BEGIN GIVEN RECORDS
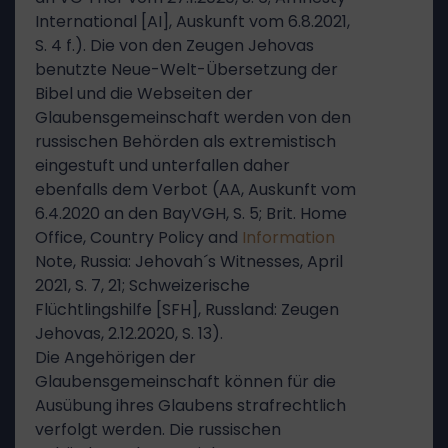
International [AI], Auskunft vom 6.8.2021,
S. 4 f.). Die von den Zeugen Jehovas
benutzte Neue-Welt-Übersetzung der
Bibel und die Webseiten der
Glaubensgemeinschaft werden von den
russischen Behörden als extremistisch
eingestuft und unterfallen daher
ebenfalls dem Verbot (AA, Auskunft vom
6.4.2020 an den BayVGH, S. 5; Brit. Home
Office, Country Policy and
Information
Note, Russia: Jehovah´s Witnesses, April
2021, S. 7, 21; Schweizerische
Flüchtlingshilfe [SFH], Russland: Zeugen
Jehovas, 2.12.2020, S. 13).
Die Angehörigen der
Glaubensgemeinschaft können für die
Ausübung ihres Glaubens strafrechtlich
verfolgt werden. Die russischen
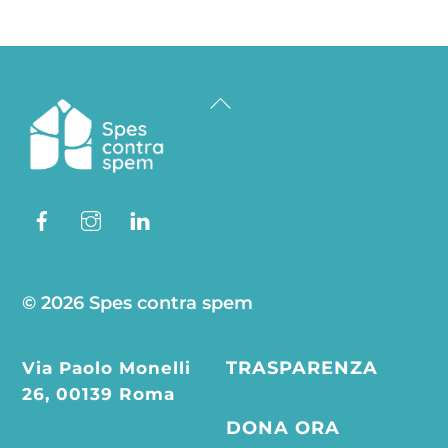
Back
To
Top
Facebook
Instagram
Linkedin
© 2026 Spes contra spem
Via Paolo Monelli
TRASPARENZA
26, 00139 Roma
DONA ORA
END GIVEN RECORDS
Among the records above, only the lines between the line holding "6.4.2020 an den BayVGH, S. 5; Brit. Home" and the line holding "Glaubensgemeinschaft können für die", inclusive, are to be output, exactly as written.

6.4.2020 an den BayVGH, S. 5; Brit. Home
Office, Country Policy and
Information
Note, Russia: Jehovah´s Witnesses, April
2021, S. 7, 21; Schweizerische
Flüchtlingshilfe [SFH], Russland: Zeugen
Jehovas, 2.12.2020, S. 13).
Die Angehörigen der
Glaubensgemeinschaft können für die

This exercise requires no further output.